Making Your Vehicle a Target for Thieves
If you've seen the quintessential road trip movie "National Lampoon's Vacation," you'll remember when Clark Griswold decided to drive his family from Chicago to Walley World across the country; the family car was piled high with suitcases and anyone could spot the occupants as out-of-towners by the appearance of the station wagon.
Hopefully, you aren't quite so obvious as the Griswolds, but you should still try to eliminate any telltale signs that you're from out of town, which can make your vehicle a target for potential thieves. Don't leave maps, valuables, or luggage plainly visible in the car. Keep suitcases in the trunk if you have one, or if it's a hatchback, be sure to cover them with something.
Keep your most important valuables on you when you leave the car, and consider parking in guarded places for an extra layer of protection.

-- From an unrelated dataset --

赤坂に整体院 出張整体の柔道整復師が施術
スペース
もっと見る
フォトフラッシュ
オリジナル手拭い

When you have luggage in the vehicle, it may be worth paying a little more for a parking lot with security guards.
Missing the Scenic Routes
While no one wants to spend unnecessary time in the car, a road trip is generally about the journey, not getting to your destination. Avoid traffic and delays, but don't skip out on scenic routes when they're available. A slower ride through the mountains or winding by the coast is infinitely more enjoyable than just cruising down the interstate.

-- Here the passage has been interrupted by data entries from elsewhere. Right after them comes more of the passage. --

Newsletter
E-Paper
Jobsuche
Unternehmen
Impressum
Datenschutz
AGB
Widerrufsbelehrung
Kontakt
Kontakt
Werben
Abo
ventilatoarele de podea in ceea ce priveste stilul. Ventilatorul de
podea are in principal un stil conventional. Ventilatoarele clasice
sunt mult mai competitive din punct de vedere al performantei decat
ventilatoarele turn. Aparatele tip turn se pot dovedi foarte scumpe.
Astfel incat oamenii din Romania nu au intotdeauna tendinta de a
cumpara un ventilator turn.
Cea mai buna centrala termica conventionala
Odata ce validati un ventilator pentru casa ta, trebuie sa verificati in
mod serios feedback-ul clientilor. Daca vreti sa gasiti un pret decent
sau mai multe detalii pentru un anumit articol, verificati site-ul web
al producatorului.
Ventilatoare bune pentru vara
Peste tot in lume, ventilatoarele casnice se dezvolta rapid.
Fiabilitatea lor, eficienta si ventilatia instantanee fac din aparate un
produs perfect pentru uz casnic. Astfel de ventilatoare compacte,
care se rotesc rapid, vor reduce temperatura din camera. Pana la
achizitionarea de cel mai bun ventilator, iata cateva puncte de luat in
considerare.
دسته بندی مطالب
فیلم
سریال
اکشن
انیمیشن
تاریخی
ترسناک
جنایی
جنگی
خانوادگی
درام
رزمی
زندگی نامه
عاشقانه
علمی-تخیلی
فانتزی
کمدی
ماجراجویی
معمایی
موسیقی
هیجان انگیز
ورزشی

It isn't always easy knowing where the scenic route is since most navigation apps and GPS systems automatically route you on the fastest trajectory. Luckily, there are apps you can use which help you to find fun detours, quirky attractions, and routes that you would otherwise miss.

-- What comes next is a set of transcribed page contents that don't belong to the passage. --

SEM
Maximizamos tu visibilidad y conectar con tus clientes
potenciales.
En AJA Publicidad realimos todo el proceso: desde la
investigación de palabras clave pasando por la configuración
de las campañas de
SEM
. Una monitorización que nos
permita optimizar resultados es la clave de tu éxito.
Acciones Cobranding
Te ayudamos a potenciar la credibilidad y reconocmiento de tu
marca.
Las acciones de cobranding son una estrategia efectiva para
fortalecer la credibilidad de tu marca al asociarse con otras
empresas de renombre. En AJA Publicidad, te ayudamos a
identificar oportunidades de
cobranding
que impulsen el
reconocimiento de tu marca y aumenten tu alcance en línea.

Driving Too Far in One Day
Even though it's possible to drive for eight hours and hundreds of miles in one day, that's not a reasonable expectation to maintain when you're on a multi-day road trip. Spending all day on the road—especially if you're the driver—is exhausting, and you're sure to arrive at your destination tired and irritable.
A realistic distance to cover in a day is 250 miles, or about three to four hours of driving. That way you're still covering a significant stretch of the trip, but without overexerting yourself. Plus, that gives you plenty of time to see the city you're stopped in before heading off to the next stop.
There are safety factors to consider as well. Hours of nonstop driving can dull your senses and make you more vulnerable to accidents. There are times when a long day of travel is necessary, but be certain those days are few and well-spaced on your next road trip itinerary.
Ignoring Parking Costs
Parking costs are more than just an annoyance—they can alter the budget on many trips, especially those to larger cities. It's not unusual to spend $50 per night or more to park in the middle of a city such as Chicago or New York City. Finding cheap alternatives to such outrageous prices might not be easy after arrival.
If you're heading into a major urban area, look into parking before you arrive. Many big cities have their own parking websites or apps where you can see local laws, reserve a spot in a public lot, or even top off your meter while you're out sightseeing. Other apps show private and public parking options for various cities, such as ParkWhiz, ParkingPanda, and Parker. If you can find city parking garages, these typically have better deals than private lots. Just be sure to check the hours, since many of them close at night and your vehicle will be inaccessible.